In 1944, Elmer Karpe, a white real estate developer, filed the first all-black restrictive covenant for new homes he built on Block 10 of Mayflower. The restrictive covenant guaranteed that African Americans were the buyers of the new homes in Mayflower. Bakersfield historian and activist Johnie Mae Parker argued that this was the start of the “White Flight” and the demographic transformation of the Mayflower. “White Flight” was a national phenomenon affecting other neighborhoods. A common practice, “White Flight,” was a process in which whites left older and sometimes blighted neighborhoods for new suburban homes. Karpe is credited with building new homes for black residents. Nationally, historians have argued that in the pre-war era, segregation had occurred at the block or neighborhood level (and at the social services level), rather than in large areas or entire tracts. Whites could live near African Americans, on the same street but a block over, never having significant or substantial distance between neighbors. After World War II, with suburban development, segregation extended to entire neighborhoods, increasing inequality. Nevertheless, local myths in Bakersfield persist that these neighborhoods were always segregated. In the postwar era, neighborhoods in Bakersfield, just as in the urban and rural West, became more racially homogenous (segregated) by the 1960s. Explore Interactive Map

 

This neighborhood was unique, as it was segregated as a black-only neighborhood. Mayflower would have met the conditions of a “redlined” neighborhood. Section 1 reads, “No portion of said premises shall be sold or conveyed to, or occupied by in whole or in part, or be demised, or let to any person not of the colored race.”

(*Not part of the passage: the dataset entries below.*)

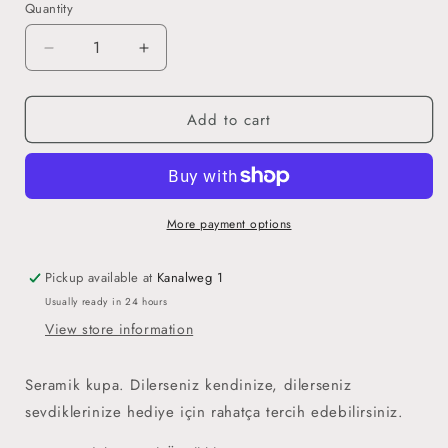
Quantity
Decrease
Increase
quantity
quantity
for
for
Add to cart
Subhanallah
Subhanallah
-
-
Kupa
Kupa
More payment options
Pickup available at
Kanalweg 1
Usually ready in 24 hours
View store information
Seramik kupa. Dilerseniz kendinize, dilerseniz
sevdiklerinize hediye için rahatça tercih edebilirsiniz.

See Johnie Mae Parker, How Long? Not Long!: The Battle to end Poverty in Bakersfield, (Bakersfield: Johnie Mae Parker, 1987)

Cruz, Donato. “‘America’s Newest City’: 1950s Bakersfield and the Making of the Modern Suburban Segregated Landscape.” ProQuest Thesis Publishing, 2020.

In December of 1950, the Sunset and Mayflower neighborhoods were annexed into the city of Bakersfield. The community secured enough votes to be added to city boundaries, guaranteeing city services like sewer, streetlights, paved roads, and trash pickup. The contract for Oro Vista was signed in early 1950, but the opening was not until 1954. The Bakersfield Realty Board supported Proposition 10 of 1950, which required a majority of electors of a county or city to approve public housing. Oro Vista was planned in the Sunset community, adjacent to Adelante Vista. A local Bakersfield realty agent sued on the basis of Proposition 10 and effectively stalled the building of Oro Vista in 1951. In January 1951, the City of Bakersfield entered into a cooperation agreement with the Housing Authority of Kern County and later rescinded the agreement in March 1952, with the support and petition of the Bakersfield Realty Board. After the Bakersfield earthquake August of 1952, the city entered a second cooperation agreement, reaffirming their cooperation in October 1952. The lawsuit and appeal carried into 1954, when it was established that Oro Vista was not subject to Proposition 10 since the contracts and loans were issued in 1949 and again in early 1950. A separate injunction in 1954 also accused the City of Bakersfield of rezoning against the interest of the majority of the population. Mayflower and Sunset were Zoned R1 (One Family) to R2 (Two Family) housing. The second lawsuit determined that the State of California, under the Health and Safety Codes and The Housing Authority Law, had the power to change zoning without the opinion of the electorate of the city or public referendum, not limited to interference by municipal or county administration.